Breakfast

Fresh raspberries with cream Boiled eggs Dry toast Coffee

Luncheon

Yarmouth bloaters in oil Poached eggs, Talleyrand Fricandeau of veal, au jus Sorrel          Mashed potatoes

Pont l'eveque cheese and crackers Coffee

Dinner

Potage Saxe

Lyon sausages and radishes Curried crab

Sirloin steak, Dickinson          Souffle potatoes

Cauliflower au gratin Hearts of romaine, roquefort dressing Vanilla and chocolate ice cream Assorted cakes Coffee

Yarmouth bloaters in Oil Skin and split four Yarmouth bloaters, and remove the bones. Lay them in an earthen pot, add the juice of one lemon, one-half cup of olive oil, four bay leaves, two cloves and one spoonful of whole black peppers. Allow to stand for twenty-four hours. Serve on lettuce leaves with a little of its juice.

Poached eggs, Talleyrand. On four round pieces of toast spread some foie gras, lay a poached egg on top of each piece, and cover with sauce Peri-gueux.

Fricandeau of veal, au jus. Obtain from the butcher the nut of a leg of veal and lard it with thin strips of larding pork. Put in a saute pan a sliced onion and carrot, some parsley in branches, one bay leaf, one clove, and six pepper berries. Place the veal on top, season with salt and pepper, put three ounces of butter on top of all, and roast in a hot oven, basting frequently. Add a little water when necessary, so the vegetables will not burn. It will require from fifty minutes to one hour to cook. When done place the fricandeau on a platter, and boil the gravy; if necessary add a little stock or bouillon, season well, and strain over the veal.

Potage Saxe. To two quarts of boiling consomme add the bread crumbs made from a small loaf of bread, two beaten eggs, and some chopped chervil. Stir well, boil and serve.

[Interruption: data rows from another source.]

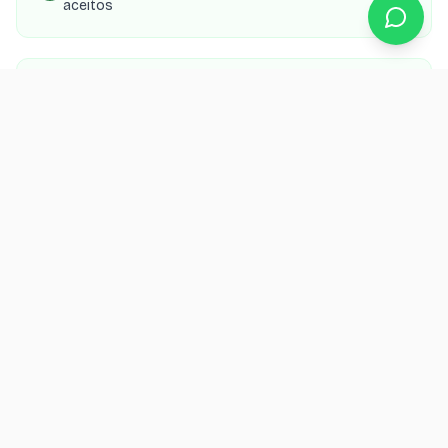
aceitos
SEO local para aparecer no Google Maps e buscas
da região
Integração com WhatsApp para confirmação de
agendamento
Orçamento grátis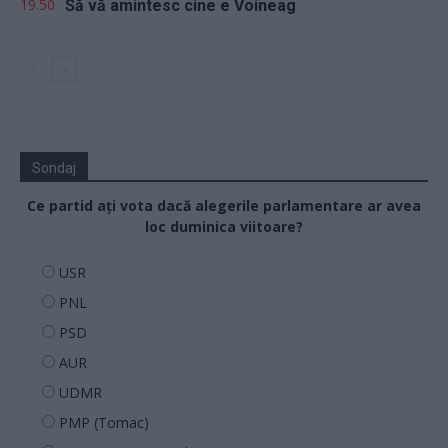
19.50
Să vă amintesc cine e Voineag
Sondaj
Ce partid ați vota dacă alegerile parlamentare ar avea
loc duminica viitoare?
USR
PNL
PSD
AUR
UDMR
PMP (Tomac)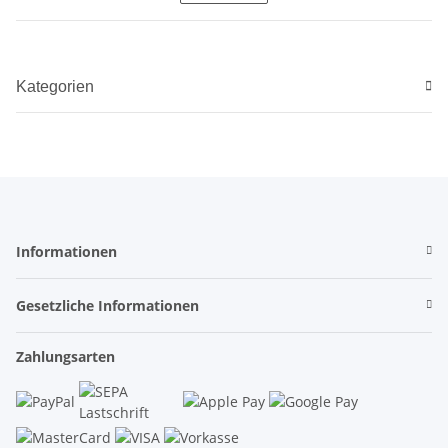
Kategorien
Informationen
Gesetzliche Informationen
Zahlungsarten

Sirloin steak, Dickinson. Broil a steak and place on a platter. Parboil six slices of beef marrow in salt water, and lay on top of the steak. Heat a pimento, cut in triangles, and place on top of the marrow. Cover all with sauce Colbert with sliced truffle in it.

Curried crab. Cut the crab meat into small pieces. Put in a frying pan a piece of butter the size of an egg, and a teaspoonful of chopped onion or shallot, and fry until golden brown. Add a heaping teaspoonful of flour and a small teaspoonful of curry powder, and stir into the butter and onion until thoroughly mixed. Add a cup of hot soup stock and a cup of cream, and boil for three minutes. Then add the crab meat and simmer slowly for about five minutes. Serve with boiled rice.

Spaghetti Caruso. Boil a pound of whole spaghetti in salt water. Soak one pound of dried mushrooms over night. Heat in a casserole two ounces of butter, add a chopped shallot and a little garlic. When hot add the mushrooms and three peeled and cut up tomatoes, and simmer for five minutes. Then add the cooked spaghetti and two cups of grated parmesan cheese, season with salt and white pepper, and serve very hot.